> [Task details]: In your copy of the data, include no pictures and alter nothing else.
╭─ Source data
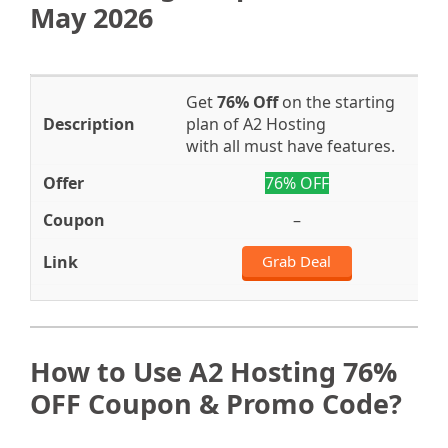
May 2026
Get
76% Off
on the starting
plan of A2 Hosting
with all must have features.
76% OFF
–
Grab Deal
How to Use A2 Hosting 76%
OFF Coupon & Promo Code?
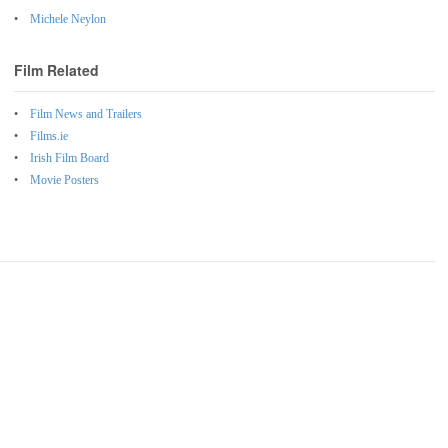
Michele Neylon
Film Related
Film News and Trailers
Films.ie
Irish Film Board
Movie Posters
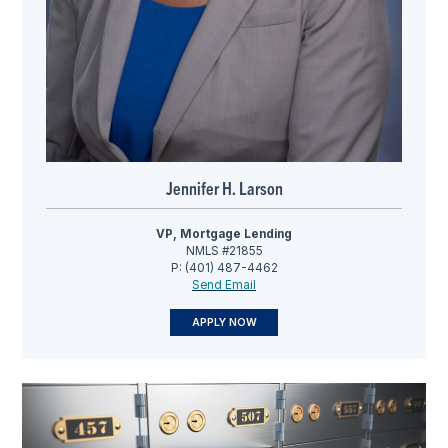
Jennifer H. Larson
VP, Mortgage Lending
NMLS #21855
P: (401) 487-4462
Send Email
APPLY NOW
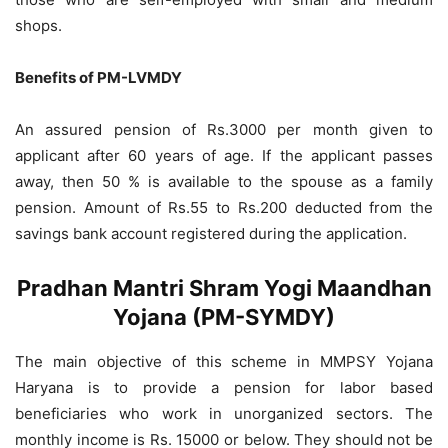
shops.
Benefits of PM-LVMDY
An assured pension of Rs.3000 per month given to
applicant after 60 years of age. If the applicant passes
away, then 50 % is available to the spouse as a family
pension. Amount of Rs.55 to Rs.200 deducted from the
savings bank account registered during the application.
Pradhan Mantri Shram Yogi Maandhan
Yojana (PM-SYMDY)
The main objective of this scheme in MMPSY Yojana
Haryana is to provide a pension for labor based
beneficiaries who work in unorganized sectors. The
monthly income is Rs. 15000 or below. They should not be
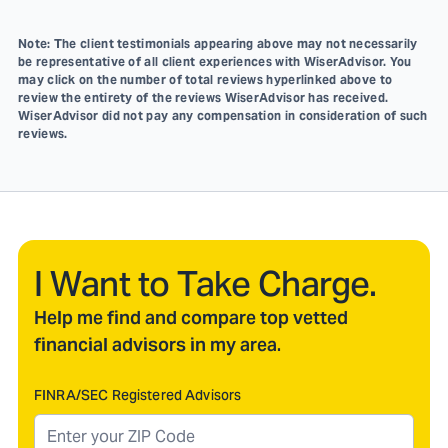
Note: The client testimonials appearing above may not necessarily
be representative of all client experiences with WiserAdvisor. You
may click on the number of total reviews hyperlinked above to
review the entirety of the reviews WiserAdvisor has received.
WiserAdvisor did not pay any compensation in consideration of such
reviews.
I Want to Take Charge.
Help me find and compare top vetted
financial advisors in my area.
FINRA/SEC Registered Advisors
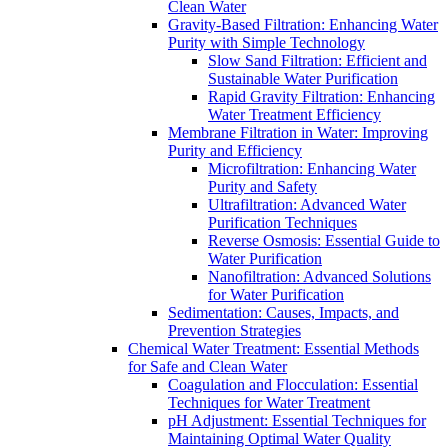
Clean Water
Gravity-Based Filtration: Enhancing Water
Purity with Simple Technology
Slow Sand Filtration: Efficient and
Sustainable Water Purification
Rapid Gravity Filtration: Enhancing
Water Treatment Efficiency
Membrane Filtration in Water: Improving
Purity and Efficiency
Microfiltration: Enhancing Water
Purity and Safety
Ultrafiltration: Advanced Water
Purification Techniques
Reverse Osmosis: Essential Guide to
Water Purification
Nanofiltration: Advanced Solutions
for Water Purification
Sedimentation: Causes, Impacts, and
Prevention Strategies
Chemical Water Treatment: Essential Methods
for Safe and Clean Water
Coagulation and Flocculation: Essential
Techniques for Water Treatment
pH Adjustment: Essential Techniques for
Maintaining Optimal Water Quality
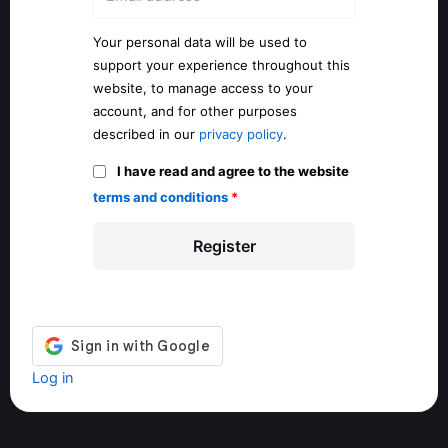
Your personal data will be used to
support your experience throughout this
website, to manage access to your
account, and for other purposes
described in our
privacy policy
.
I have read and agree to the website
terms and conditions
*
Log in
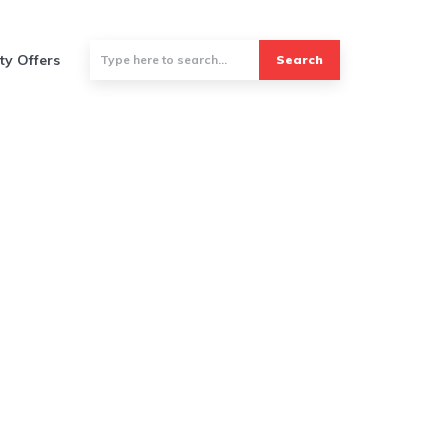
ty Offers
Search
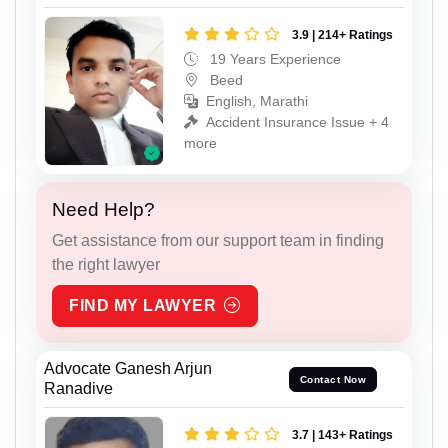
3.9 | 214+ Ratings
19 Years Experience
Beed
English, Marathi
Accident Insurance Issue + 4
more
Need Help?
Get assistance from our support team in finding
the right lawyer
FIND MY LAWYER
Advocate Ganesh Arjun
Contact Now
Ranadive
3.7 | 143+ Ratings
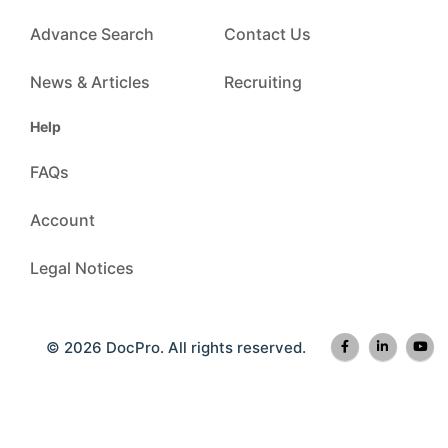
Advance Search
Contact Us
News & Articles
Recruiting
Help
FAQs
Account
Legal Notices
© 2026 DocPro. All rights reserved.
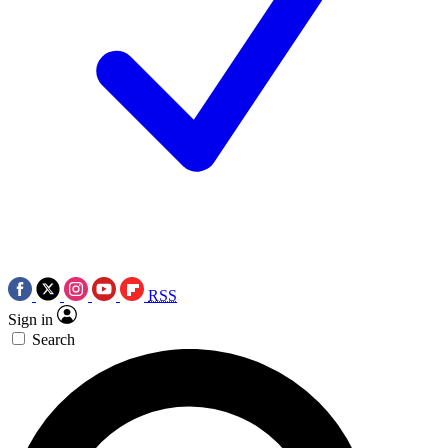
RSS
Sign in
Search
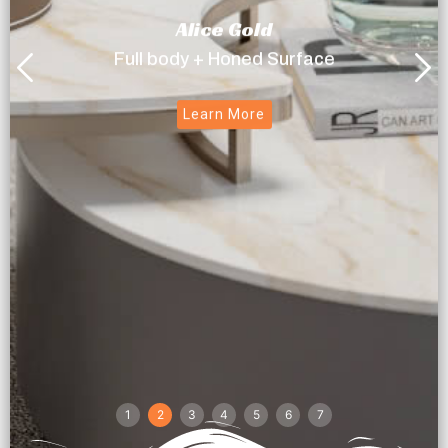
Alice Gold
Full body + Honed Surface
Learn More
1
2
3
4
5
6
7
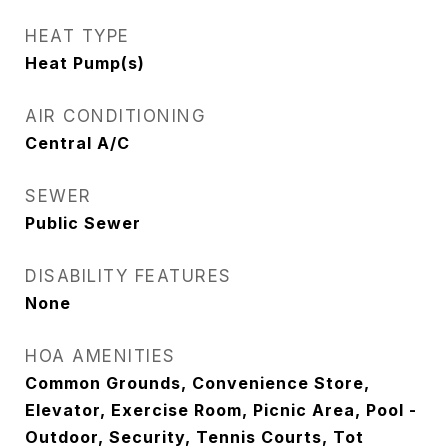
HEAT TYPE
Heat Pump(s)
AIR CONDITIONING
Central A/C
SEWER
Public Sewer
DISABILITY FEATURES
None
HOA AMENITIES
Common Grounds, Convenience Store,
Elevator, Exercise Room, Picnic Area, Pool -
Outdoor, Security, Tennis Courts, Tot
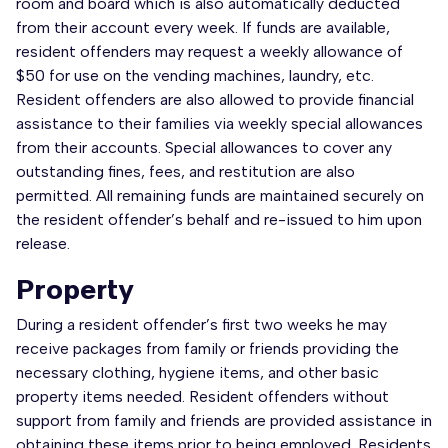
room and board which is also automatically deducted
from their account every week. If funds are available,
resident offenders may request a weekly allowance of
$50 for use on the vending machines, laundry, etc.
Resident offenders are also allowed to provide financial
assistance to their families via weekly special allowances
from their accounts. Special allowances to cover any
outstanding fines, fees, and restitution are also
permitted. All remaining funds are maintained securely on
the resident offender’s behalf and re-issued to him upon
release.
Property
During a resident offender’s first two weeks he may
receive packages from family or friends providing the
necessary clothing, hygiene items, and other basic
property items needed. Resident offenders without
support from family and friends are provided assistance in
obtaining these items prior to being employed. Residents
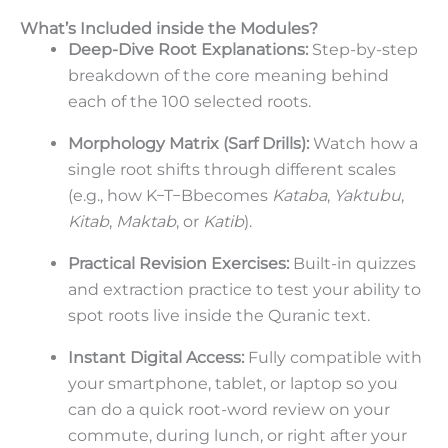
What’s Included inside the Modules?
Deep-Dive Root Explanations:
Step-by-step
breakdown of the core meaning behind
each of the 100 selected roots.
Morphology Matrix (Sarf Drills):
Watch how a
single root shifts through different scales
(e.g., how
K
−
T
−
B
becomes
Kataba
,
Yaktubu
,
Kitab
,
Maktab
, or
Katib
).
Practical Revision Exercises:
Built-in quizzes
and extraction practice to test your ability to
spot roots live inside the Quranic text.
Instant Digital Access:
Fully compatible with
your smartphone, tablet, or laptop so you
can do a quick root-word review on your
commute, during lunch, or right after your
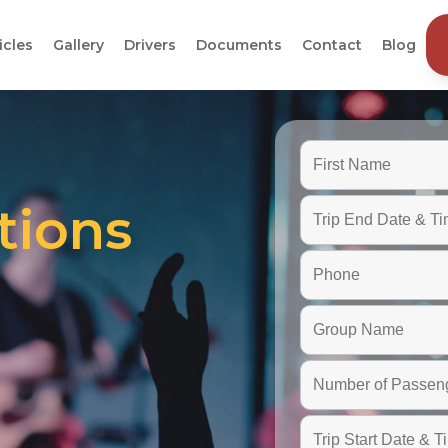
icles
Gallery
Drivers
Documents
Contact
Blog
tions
╰─
> [Response below]:
May 2026
Get
76% Off
on the starting
plan of A2 Hosting
with all must have features.
76% OFF
–
Grab Deal
How to Use A2 Hosting 76%
OFF Coupon & Promo Code?
Michele Neylon
Film Related
Film News and Trailers
Films.ie
Irish Film Board
Movie Posters
Jennifer H. Larson
VP, Mortgage Lending
NMLS #21855
P: (401) 487-4462
Send Email
APPLY NOW
shops.
Benefits of PM-LVMDY
An assured pension of Rs.3000 per month given to
applicant after 60 years of age. If the applicant passes
away, then 50 % is available to the spouse as a family
pension. Amount of Rs.55 to Rs.200 deducted from the
savings bank account registered during the application.
Pradhan Mantri Shram Yogi Maandhan
Yojana (PM-SYMDY)
The main objective of this scheme in MMPSY Yojana
Haryana is to provide a pension for labor based
beneficiaries who work in unorganized sectors. The
monthly income is Rs. 15000 or below. They should not be
Note: The client testimonials appearing above may not necessarily
be representative of all client experiences with WiserAdvisor. You
may click on the number of total reviews hyperlinked above to
review the entirety of the reviews WiserAdvisor has received.
WiserAdvisor did not pay any compensation in consideration of such
reviews.
I Want to Take Charge.
Help me find and compare top vetted
financial advisors in my area.
FINRA/SEC Registered Advisors
Clean Water
Gravity-Based Filtration: Enhancing Water
Purity with Simple Technology
Slow Sand Filtration: Efficient and
Sustainable Water Purification
Rapid Gravity Filtration: Enhancing
Water Treatment Efficiency
Membrane Filtration in Water: Improving
Purity and Efficiency
Microfiltration: Enhancing Water
Purity and Safety
Ultrafiltration: Advanced Water
Purification Techniques
Reverse Osmosis: Essential Guide to
Water Purification
Nanofiltration: Advanced Solutions
for Water Purification
Sedimentation: Causes, Impacts, and
Prevention Strategies
Chemical Water Treatment: Essential Methods
for Safe and Clean Water
Coagulation and Flocculation: Essential
Techniques for Water Treatment
pH Adjustment: Essential Techniques for
Maintaining Optimal Water Quality
Your personal data will be used to
support your experience throughout this
website, to manage access to your
account, and for other purposes
described in our
privacy policy
.
I have read and agree to the website
terms and conditions
*
Log in
ty Offers
Search
3.9 | 214+ Ratings
19 Years Experience
Beed
English, Marathi
Accident Insurance Issue + 4
more
Need Help?
Get assistance from our support team in finding
the right lawyer
FIND MY LAWYER
Advocate Ganesh Arjun
Contact Now
Ranadive
3.7 | 143+ Ratings
Advance Search
Contact Us
News & Articles
Recruiting
Help
FAQs
Account
Legal Notices
© 2026 DocPro. All rights reserved.
RSS
Sign in
Search
Alice Gold
Full body + Honed Surface
Learn More
1
2
3
4
5
6
7
HEAT TYPE
Heat Pump(s)
AIR CONDITIONING
Central A/C
SEWER
Public Sewer
DISABILITY FEATURES
None
HOA AMENITIES
Common Grounds, Convenience Store,
Elevator, Exercise Room, Picnic Area, Pool -
Outdoor, Security, Tennis Courts, Tot
room and board which is also automatically deducted
from their account every week. If funds are available,
resident offenders may request a weekly allowance of
$50 for use on the vending machines, laundry, etc.
Resident offenders are also allowed to provide financial
assistance to their families via weekly special allowances
from their accounts. Special allowances to cover any
outstanding fines, fees, and restitution are also
permitted. All remaining funds are maintained securely on
the resident offender’s behalf and re-issued to him upon
release.
Property
During a resident offender’s first two weeks he may
receive packages from family or friends providing the
necessary clothing, hygiene items, and other basic
property items needed. Resident offenders without
support from family and friends are provided assistance in
obtaining these items prior to being employed. Residents
What’s Included inside the Modules?
Deep-Dive Root Explanations:
Step-by-step
breakdown of the core meaning behind
each of the 100 selected roots.
Morphology Matrix (Sarf Drills):
Watch how a
single root shifts through different scales
(e.g., how
K
−
T
−
B
becomes
Kataba
,
Yaktubu
,
Kitab
,
Maktab
, or
Katib
).
Practical Revision Exercises:
Built-in quizzes
and extraction practice to test your ability to
spot roots live inside the Quranic text.
Instant Digital Access:
Fully compatible with
your smartphone, tablet, or laptop so you
can do a quick root-word review on your
commute, during lunch, or right after your
icles
Gallery
Drivers
Documents
Contact
Blog
tions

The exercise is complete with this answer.